Glimmer of hope for Madoff's victims

A Connecticut hedge fund manager who put $7.2bn of his clients' money into Madoff's fake investment business is being sued for misleading investors and negligence, and the securities regulator who brought the action says it is just the first.

"This turns the page to a new chapter in the Madoff matter, and if there is any hope of getting any return for Madoff victims, we have to look at the entities that brought people to him," said Massachusetts secretary of state William Galvin.

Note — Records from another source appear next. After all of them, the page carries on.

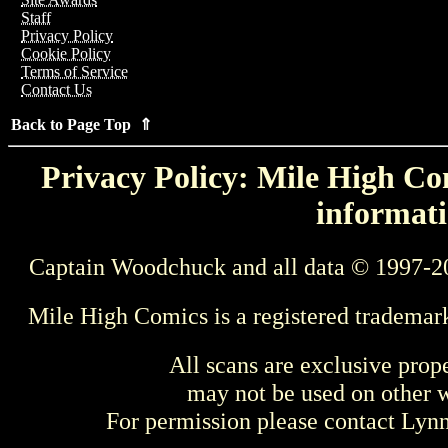
Staff
Privacy Policy
Cookie Policy
Terms of Service
Contact Us
Back to Page Top ⇑
Privacy Policy: Mile High Com
informati
Captain Woodchuck and all data © 1997-2
Mile High Comics is a registered trademar
All scans are exclusive prop
may not be used on other w
For permission please contact Ly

The fund manager being sued, Walter Noel and his Fairfield Greenwich investment business, was the single most important source of new money for Madoff. The Madoff Investment Securities business was a giant pyramid scheme, needing cash from an ever-increasing number of new clients to pay exiting investors. Madoff's claims to be investing the money and generating steady returns were lies, and the $65bn he claimed to have in 4,800 client accounts was not in fact there.

Mr Noel is a fixture of the Connecticut social scene, and his five glamorous daughters even more so. Four of their husbands worked for Fairfield, tapping up an extensive network of rich clients around the globe and harvesting a fee for making the introductions.

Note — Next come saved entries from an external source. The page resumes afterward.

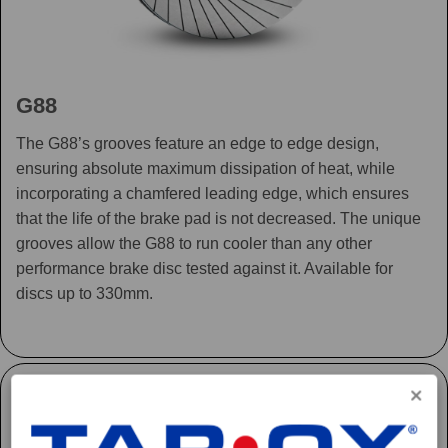
G88
The G88’s grooves feature an edge to edge design,
ensuring absolute maximum dissipation of heat, while
incorporating a chamfered leading edge, which ensures
that the life of the brake pad is not decreased. The unique
grooves allow the G88 to run cooler than any other
performance brake disc tested against it. Available for
discs up to 330mm.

"They had a blind spot when it came to Madoff," Mr Galvin said of Fairfield executives. "We allege that it was because of the remarkable fees they were getting from him."

Central to the lawsuit is a transcript of a conversation Madoff had with a Fairfield executive to coach him in how to deal with questions from the Securities and Exchange Commission, the regulator, which investigated fraud allegations against Madoff in 2005. Madoff opens by saying: "Obviously, first of all, this conversation never took place, Mark, okay?"

The SEC ultimately failed to discover the fraud. Madoff only confessed last December, and pleaded guilty to 11 criminal charges last month.

Fairfield says it is a victim of Madoff's pyramid scheme along with its clients and it will vigorously contest Mr Galvin's lawsuit.

Earlier this week, a Connecticut judge froze the assets of five hedge fund industry officials, including three Fairfield executives. And yesterday, US marshals seized a 56-foot yacht called "Bull" and a smaller boat in Davie near Fort Lauderdale, Florida, and a $9.4 million mansion in Palm Beach, all belonging to Madoff and his wife, Ruth.